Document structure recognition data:
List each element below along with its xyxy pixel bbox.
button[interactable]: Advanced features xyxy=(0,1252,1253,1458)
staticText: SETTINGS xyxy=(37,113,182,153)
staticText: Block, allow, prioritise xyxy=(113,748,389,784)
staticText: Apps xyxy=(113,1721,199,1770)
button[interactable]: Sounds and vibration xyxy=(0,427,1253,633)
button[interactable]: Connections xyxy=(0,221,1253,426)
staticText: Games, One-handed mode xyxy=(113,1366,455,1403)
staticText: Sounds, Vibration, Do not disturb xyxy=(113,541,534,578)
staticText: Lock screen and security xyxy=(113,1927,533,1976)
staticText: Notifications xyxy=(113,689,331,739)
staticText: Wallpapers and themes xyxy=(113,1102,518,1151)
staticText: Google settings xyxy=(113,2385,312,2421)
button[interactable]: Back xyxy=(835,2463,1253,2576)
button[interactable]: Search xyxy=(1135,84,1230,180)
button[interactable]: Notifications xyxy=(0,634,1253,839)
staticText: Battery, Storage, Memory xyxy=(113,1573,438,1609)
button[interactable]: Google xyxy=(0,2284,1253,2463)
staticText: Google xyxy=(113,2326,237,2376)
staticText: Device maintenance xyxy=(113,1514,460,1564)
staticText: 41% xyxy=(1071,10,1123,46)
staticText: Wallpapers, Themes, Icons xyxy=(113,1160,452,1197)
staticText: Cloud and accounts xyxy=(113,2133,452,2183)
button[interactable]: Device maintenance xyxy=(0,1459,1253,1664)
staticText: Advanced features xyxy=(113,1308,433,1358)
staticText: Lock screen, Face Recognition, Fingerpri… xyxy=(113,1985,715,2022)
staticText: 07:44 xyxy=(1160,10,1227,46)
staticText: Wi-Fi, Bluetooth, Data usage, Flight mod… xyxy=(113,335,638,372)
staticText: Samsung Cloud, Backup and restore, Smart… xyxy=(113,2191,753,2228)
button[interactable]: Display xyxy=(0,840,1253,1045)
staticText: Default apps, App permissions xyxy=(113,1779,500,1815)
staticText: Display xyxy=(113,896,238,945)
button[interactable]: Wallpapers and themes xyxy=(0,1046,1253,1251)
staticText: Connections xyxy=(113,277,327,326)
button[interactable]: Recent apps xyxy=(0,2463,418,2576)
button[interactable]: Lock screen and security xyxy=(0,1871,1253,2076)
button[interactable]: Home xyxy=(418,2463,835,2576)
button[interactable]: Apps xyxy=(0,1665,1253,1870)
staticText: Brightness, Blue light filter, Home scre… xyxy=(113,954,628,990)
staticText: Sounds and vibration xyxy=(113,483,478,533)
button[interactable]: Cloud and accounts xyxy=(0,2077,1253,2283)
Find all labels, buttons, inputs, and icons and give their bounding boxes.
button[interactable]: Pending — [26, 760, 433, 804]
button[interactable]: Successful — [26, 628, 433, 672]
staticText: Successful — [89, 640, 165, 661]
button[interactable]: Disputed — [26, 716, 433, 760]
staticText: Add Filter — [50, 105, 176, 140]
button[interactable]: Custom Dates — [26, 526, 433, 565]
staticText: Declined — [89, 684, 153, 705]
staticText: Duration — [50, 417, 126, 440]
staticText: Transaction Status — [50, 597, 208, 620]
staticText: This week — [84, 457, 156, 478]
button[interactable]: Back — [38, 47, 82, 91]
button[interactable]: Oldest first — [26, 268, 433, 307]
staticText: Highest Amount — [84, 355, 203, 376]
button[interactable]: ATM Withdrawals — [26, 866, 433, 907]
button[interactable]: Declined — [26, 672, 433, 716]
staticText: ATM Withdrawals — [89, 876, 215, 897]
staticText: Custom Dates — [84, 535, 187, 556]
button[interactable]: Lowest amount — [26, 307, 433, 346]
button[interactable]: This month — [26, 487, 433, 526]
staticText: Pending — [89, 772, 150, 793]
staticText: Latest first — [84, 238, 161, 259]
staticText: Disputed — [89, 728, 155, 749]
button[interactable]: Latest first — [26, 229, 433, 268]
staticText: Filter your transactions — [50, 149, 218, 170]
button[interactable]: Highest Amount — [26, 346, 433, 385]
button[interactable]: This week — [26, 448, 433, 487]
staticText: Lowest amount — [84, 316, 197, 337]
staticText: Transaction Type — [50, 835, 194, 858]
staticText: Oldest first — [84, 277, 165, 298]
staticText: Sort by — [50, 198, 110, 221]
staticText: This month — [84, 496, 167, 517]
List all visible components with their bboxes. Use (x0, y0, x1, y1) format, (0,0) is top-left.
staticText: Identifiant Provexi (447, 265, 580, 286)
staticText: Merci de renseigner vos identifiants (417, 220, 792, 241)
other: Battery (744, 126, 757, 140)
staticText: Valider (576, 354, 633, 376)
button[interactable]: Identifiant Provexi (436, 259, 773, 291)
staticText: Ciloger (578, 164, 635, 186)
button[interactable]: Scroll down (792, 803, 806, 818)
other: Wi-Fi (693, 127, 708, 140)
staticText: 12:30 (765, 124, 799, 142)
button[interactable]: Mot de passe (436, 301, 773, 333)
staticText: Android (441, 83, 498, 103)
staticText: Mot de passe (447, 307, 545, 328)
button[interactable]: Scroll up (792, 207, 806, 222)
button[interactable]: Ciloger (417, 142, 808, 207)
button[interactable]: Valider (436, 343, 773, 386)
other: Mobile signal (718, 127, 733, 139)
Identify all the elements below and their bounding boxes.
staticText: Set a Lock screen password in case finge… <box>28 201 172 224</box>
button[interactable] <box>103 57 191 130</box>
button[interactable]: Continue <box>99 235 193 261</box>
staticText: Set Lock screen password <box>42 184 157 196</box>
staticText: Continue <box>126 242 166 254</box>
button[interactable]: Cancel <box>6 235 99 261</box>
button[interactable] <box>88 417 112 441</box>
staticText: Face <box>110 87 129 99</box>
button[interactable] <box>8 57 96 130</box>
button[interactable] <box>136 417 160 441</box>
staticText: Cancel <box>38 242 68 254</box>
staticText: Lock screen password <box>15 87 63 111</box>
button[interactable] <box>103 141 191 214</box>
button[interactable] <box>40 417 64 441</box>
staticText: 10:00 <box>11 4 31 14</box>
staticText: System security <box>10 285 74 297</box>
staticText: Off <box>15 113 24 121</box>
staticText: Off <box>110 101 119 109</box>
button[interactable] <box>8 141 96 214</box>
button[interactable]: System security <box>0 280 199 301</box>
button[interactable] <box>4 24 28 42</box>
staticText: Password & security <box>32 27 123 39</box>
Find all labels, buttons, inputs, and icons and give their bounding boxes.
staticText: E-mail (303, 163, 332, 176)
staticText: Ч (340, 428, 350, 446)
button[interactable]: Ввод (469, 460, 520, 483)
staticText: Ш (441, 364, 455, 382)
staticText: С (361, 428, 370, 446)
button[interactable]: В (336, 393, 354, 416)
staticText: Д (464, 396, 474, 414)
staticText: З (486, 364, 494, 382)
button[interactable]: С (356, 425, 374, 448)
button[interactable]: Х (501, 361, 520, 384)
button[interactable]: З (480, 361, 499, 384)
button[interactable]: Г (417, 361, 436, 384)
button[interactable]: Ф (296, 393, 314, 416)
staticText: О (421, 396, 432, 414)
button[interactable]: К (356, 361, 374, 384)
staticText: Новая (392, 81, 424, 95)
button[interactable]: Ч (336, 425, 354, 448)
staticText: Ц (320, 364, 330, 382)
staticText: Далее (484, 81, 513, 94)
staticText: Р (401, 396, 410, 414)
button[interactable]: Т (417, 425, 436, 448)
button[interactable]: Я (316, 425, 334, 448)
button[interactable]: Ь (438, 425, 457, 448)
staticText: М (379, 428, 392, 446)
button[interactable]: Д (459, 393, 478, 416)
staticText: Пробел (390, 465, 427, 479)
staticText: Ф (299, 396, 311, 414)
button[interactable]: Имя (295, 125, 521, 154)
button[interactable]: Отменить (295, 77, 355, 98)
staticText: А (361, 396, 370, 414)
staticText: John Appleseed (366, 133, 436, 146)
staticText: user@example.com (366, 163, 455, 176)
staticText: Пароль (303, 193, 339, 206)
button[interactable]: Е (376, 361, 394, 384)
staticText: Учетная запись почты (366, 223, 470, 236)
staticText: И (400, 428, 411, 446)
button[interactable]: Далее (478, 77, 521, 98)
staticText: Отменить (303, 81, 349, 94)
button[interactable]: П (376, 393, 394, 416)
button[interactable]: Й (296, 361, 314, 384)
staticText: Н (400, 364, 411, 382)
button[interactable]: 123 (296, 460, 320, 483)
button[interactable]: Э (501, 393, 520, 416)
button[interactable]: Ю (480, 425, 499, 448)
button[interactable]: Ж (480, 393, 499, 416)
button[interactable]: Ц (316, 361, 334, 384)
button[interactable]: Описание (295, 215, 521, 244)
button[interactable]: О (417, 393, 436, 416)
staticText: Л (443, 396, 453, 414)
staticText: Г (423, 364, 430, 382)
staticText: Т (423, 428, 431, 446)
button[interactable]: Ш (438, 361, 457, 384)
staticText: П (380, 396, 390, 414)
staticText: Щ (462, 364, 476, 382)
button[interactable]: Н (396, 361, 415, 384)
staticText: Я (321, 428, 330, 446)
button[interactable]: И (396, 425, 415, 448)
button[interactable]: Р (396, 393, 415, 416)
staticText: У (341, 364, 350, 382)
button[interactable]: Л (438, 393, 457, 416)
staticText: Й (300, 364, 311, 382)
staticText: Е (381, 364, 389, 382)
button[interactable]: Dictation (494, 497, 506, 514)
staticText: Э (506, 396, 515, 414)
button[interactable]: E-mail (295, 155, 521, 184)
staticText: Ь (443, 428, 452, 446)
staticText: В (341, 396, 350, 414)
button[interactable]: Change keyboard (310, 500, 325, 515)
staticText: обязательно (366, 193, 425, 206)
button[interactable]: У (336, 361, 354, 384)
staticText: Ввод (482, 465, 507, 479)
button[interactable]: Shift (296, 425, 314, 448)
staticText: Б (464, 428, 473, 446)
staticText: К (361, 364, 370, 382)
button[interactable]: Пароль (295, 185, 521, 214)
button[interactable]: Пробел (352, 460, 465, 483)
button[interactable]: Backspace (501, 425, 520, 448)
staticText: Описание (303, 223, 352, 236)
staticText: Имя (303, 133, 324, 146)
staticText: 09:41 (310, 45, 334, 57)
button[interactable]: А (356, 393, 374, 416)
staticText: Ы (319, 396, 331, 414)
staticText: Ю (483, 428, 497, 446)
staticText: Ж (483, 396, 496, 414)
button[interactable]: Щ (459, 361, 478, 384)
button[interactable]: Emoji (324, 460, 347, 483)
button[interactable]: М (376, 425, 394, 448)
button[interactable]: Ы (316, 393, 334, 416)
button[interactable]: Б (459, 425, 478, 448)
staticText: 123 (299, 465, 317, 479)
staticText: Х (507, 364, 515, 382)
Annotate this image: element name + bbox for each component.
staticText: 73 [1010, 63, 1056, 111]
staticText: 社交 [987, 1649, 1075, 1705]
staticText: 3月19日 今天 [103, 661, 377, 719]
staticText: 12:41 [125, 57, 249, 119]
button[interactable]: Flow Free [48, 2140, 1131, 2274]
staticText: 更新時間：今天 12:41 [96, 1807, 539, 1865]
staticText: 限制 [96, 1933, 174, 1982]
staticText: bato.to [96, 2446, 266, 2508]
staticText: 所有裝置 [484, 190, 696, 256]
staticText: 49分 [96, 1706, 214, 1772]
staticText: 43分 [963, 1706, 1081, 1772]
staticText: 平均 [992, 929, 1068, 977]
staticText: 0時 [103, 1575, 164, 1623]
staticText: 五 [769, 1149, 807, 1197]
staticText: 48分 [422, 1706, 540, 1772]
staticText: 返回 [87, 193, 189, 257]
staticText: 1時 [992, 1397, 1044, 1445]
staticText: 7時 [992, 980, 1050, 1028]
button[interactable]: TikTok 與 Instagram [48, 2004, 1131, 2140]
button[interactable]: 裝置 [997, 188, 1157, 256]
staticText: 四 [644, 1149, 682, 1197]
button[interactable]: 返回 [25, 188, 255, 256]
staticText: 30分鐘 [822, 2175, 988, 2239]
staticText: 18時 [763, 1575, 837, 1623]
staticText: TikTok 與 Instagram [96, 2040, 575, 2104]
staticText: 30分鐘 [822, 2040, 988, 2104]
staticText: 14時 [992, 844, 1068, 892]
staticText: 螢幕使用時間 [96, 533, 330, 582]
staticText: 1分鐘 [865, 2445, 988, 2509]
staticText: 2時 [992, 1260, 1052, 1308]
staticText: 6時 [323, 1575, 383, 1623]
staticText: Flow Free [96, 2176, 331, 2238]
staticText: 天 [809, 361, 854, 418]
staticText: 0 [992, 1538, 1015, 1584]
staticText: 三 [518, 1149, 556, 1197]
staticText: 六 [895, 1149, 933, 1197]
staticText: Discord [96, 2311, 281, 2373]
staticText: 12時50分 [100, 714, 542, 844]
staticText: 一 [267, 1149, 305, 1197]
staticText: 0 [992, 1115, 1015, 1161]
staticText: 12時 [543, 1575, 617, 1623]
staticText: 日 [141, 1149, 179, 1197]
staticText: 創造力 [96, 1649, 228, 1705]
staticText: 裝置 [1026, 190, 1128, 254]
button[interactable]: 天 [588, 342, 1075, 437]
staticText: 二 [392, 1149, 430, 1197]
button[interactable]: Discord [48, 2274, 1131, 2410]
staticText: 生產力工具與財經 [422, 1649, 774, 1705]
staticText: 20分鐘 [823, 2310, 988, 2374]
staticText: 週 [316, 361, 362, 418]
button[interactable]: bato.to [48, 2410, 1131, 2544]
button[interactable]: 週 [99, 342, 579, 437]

Exercise directions: Write out every line of the data that holds the word "other".

Exercise result:
other: Battery (744, 126, 757, 140)
other: Wi-Fi (693, 127, 708, 140)
other: Mobile signal (718, 127, 733, 139)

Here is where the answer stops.